- WHAT IS EXPECTED
Pull every line from the records that has the word "Volpe" in it.
[DATA]
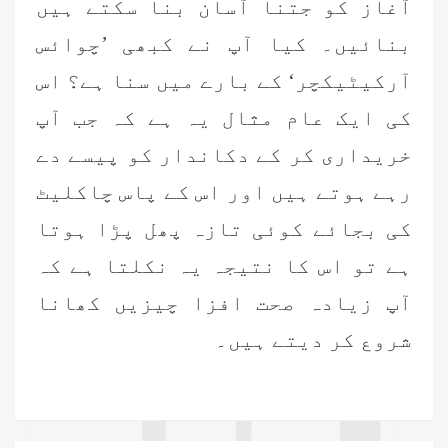
آغاز کو جتنا آسان بنا سکتے ہیں
بنائیں۔ کیا آپ نے کبھی ’چوائس
آرکیٹیکچر‘ کے بارے میں سنا ہے؟ اس
کی ایک عام مثال یہ ہے کہ جب آپ
خریداری کر کے دکاندار کو پیسے دے
رہے ہوتے ہیں اور اس کے پاس چاکلیٹ
کی بجائے کوئی تازہ پھل پڑا ہوتا
ہے تو اس کا نتیجہ یہ نکلتا ہے کہ
آپ زیادہ صحت افزا چیزیں کھانا
شروع کر دیتے ہیں۔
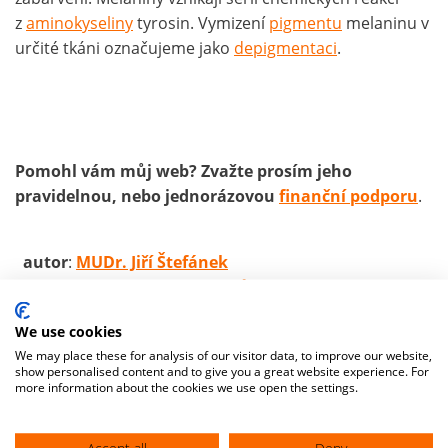
z
aminokyseliny
tyrosin. Vymizení
pigmentu
melaninu v
určité tkáni označujeme jako
depigmentaci
.
Pomohl vám můj web? Zvažte prosím jeho
pravidelnou, nebo jednorázovou
finanční podporu
.
autor
:
MUDr. Jiří Štefánek
zdroje:
základní zdroje textů
We use cookies
We may place these for analysis of our visitor data, to improve our website,
show personalised content and to give you a great website experience. For
more information about the cookies we use open the settings.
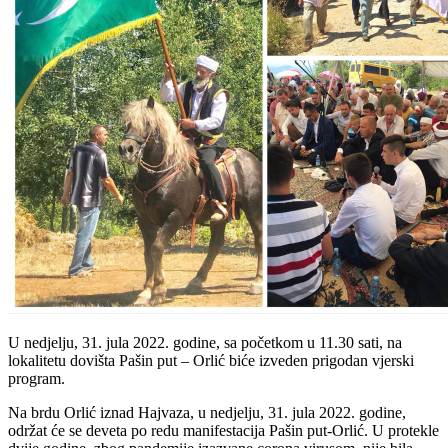
U nedjelju, 31. jula 2022. godine, sa početkom u 11.30 sati, na
lokalitetu dovišta Pašin put – Orlić biće izveden prigodan vjerski
program.
Na brdu Orlić iznad Hajvaza, u nedjelju, 31. jula 2022. godine,
održat će se deveta po redu manifestacija Pašin put-Orlić. U protekle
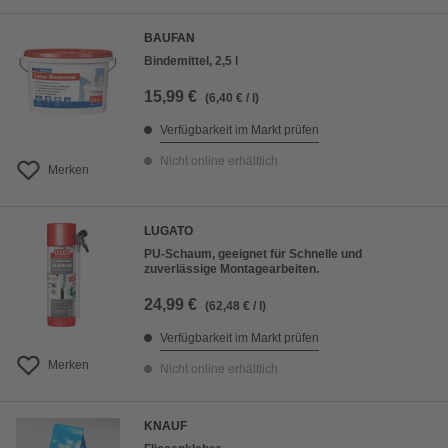
BAUFAN
Bindemittel, 2,5 l
15,99 €
(6,40 € / l)
Verfügbarkeit im Markt prüfen
Nicht online erhältlich
Merken
LUGATO
PU-Schaum, geeignet für Schnelle und
zuverlässige Montagearbeiten.
24,99 €
(62,48 € / l)
Verfügbarkeit im Markt prüfen
Merken
Nicht online erhältlich
KNAUF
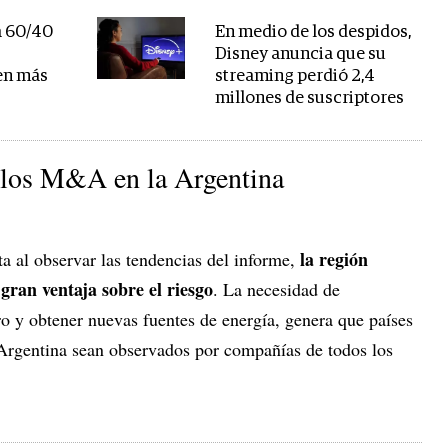
a 60/40
En medio de los despidos,
Disney anuncia que su
en más
streaming perdió 2,4
millones de suscriptores
e los M&A en la Argentina
la región
a al observar las tendencias del informe,
gran ventaja sobre el riesgo
. La necesidad de
ro y obtener nuevas fuentes de energía, genera que países
rgentina sean observados por compañías de todos los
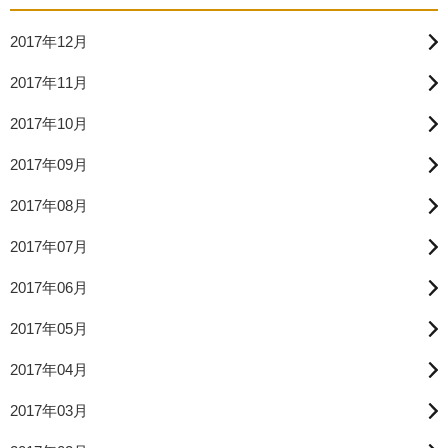
2017年12月
2017年11月
2017年10月
2017年09月
2017年08月
2017年07月
2017年06月
2017年05月
2017年04月
2017年03月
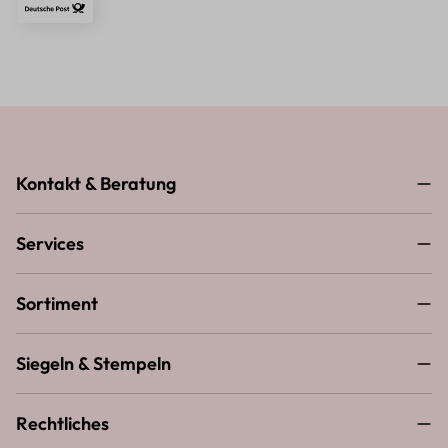
Kontakt & Beratung
Services
Sortiment
Siegeln & Stempeln
Rechtliches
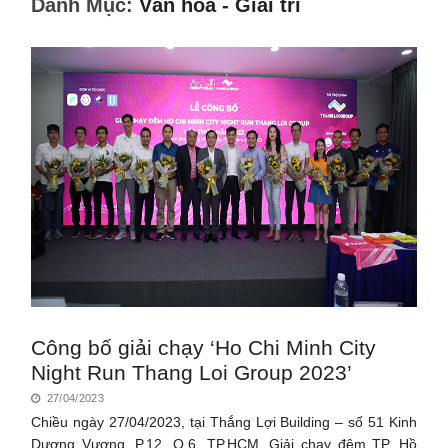
Danh Mục:
Văn hóa - Giải trí
Công bố giải chạy ‘Ho Chi Minh City
Night Run Thang Loi Group 2023’
27/04/2023
Chiều ngày 27/04/2023, tại Thắng Lợi Building – số 51 Kinh
Dương Vương, P.12, Q.6, TP.HCM, Giải chạy đêm TP. Hồ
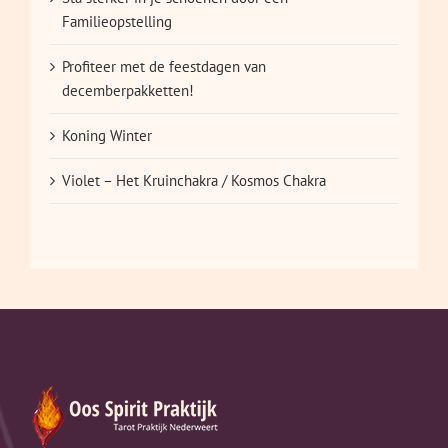
Familieopstelling
Profiteer met de feestdagen van
decemberpakketten!
Koning Winter
Violet – Het Kruinchakra / Kosmos Chakra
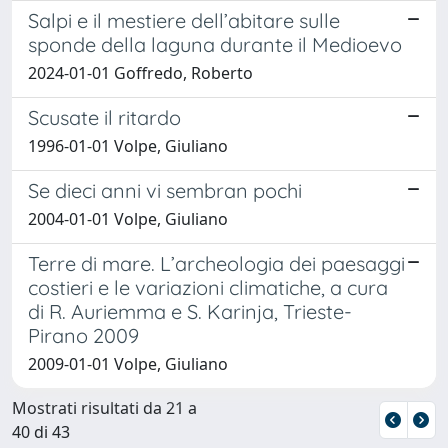
Salpi e il mestiere dell’abitare sulle
sponde della laguna durante il Medioevo
2024-01-01 Goffredo, Roberto
Scusate il ritardo
1996-01-01 Volpe, Giuliano
Se dieci anni vi sembran pochi
2004-01-01 Volpe, Giuliano
Terre di mare. L’archeologia dei paesaggi
costieri e le variazioni climatiche, a cura
di R. Auriemma e S. Karinja, Trieste-
Pirano 2009
2009-01-01 Volpe, Giuliano
Mostrati risultati da 21 a
40 di 43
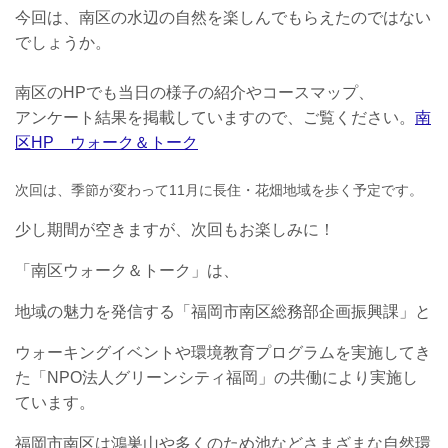
今回は、南区の水辺の自然を楽しんでもらえたのではない
でしょうか。
南区のHPでも当日の様子の紹介やコースマップ、
アンケート結果を掲載していますので、ご覧ください。
南
区HP ウォーク＆トーク
次回は、季節が変わって11月に長住・花畑地域を歩く予定です。
少し期間が空きますが、次回もお楽しみに！
「南区ウォーク＆トーク」は、
地域の魅力を発信する「福岡市南区総務部企画振興課」と
ウォーキングイベントや環境教育プログラムを実施してき
た「NPO法人グリーンシティ福岡」の共働により実施し
ています。
福岡市南区は鴻巣山や多くのため池などさまざまな自然環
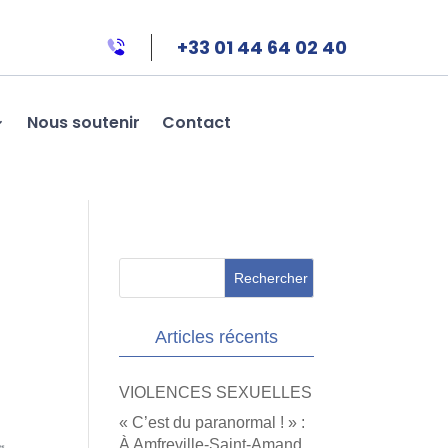
+33 01 44 64 02 40
Nous soutenir
Contact
Articles récents
VIOLENCES SEXUELLES
« C’est du paranormal ! » :
À Amfreville-Saint-Amand,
[/DATA]
- OUTPUT FOR THIS EXERCISE
1996-01-01 Volpe, Giuliano
2004-01-01 Volpe, Giuliano
2009-01-01 Volpe, Giuliano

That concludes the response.